The Lithuanian Farmers, Greens and Christian Families Union (Lietuvos valstiečių, žaliųjų ir Krikščioniškų šeimų sąjunga; LVŽKŠS) is a parliamentary group in the Seimas of Lithuania uniting the Lithuanian Farmers and Greens Union and the Electoral Action of Poles in Lithuania – Christian Families Alliance, two socially conservative parties.

==History==

The Lithuanian Farmers, Greens and Christian Families Union group was formed on the first day of the 14th Seimas, 14 November 2024. Aušrinė Norkienė from LVŽS became the chairperson of the faction, and Rita Tamašunienė from LLRA–KŠS became the vice-chairperson.
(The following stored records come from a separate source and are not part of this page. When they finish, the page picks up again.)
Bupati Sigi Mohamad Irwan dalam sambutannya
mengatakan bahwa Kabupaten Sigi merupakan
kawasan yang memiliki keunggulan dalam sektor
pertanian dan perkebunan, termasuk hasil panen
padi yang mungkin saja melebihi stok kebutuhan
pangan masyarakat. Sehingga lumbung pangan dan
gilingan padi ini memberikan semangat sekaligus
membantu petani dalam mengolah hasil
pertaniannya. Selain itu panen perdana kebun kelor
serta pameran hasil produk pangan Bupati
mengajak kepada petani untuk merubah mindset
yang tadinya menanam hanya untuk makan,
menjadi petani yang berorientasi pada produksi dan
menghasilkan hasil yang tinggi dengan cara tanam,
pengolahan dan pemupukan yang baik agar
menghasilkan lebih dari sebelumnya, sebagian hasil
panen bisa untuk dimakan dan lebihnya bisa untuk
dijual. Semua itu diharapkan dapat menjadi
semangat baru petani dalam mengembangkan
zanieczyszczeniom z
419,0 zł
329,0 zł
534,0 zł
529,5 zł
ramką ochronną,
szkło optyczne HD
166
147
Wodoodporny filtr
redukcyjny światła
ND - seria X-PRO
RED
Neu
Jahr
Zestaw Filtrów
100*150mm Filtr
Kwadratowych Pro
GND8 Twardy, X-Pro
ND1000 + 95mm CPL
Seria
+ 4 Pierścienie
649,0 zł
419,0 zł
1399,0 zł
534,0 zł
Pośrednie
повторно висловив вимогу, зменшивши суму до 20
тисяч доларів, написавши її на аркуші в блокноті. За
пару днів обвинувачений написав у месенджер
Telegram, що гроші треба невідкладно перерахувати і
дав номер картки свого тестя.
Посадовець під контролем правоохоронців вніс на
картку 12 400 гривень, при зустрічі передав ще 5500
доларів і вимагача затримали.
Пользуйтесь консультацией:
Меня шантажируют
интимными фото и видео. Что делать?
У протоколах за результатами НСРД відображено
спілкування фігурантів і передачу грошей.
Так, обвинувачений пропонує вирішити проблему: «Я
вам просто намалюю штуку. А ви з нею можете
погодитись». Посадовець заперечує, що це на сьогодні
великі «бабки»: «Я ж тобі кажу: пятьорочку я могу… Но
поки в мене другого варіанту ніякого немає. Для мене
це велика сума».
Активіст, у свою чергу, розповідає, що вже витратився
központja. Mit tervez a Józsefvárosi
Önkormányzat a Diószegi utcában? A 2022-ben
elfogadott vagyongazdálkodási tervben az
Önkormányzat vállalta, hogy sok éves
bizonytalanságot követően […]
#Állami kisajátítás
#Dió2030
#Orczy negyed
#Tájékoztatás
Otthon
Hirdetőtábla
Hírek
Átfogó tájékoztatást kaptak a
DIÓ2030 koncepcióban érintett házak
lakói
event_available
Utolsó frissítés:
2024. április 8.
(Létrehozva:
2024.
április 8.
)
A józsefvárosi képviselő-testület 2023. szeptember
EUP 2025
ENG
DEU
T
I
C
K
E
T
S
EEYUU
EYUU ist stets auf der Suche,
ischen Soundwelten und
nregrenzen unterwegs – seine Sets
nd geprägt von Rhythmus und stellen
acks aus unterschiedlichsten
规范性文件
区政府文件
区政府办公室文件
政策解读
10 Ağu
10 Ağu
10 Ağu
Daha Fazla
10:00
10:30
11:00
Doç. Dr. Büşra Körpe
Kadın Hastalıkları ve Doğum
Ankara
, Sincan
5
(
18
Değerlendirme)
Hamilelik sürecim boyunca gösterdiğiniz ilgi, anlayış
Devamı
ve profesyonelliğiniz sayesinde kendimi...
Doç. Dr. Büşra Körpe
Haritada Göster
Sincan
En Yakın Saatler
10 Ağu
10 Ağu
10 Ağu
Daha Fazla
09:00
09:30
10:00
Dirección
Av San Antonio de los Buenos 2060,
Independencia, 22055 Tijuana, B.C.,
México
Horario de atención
The total number of Seimas deputies of the group at the time of its formation was 11:8 of them from LVŽS and 3 from LLRA–KŠS. The group was founded as part of the opposition to the then forming Paluckas Cabinet, following the LSDP's decision to sign a coalition government with controversial Dawn of Nemunas party instead of LVŽS.

== Ideology ==
After its formation, LVŽKŠS stated that "it will be the only faction in this Seimas that will consistently represent traditional values and the policy of the natural family." The then leader of LVŽS, Ramūnas Karbauskis, stated that "LVŽS and LLRA–KŠS have experience of working together not only in previous Seimas terms, but also in the European Parliament. Currently, representatives of our parties work together in the European Conservatives and Reformists faction representing traditional values." The faction also announced its intention to focus on other issues "related to the well-being of Lithuanian residents": the fight against poverty, the gap between regions and cities.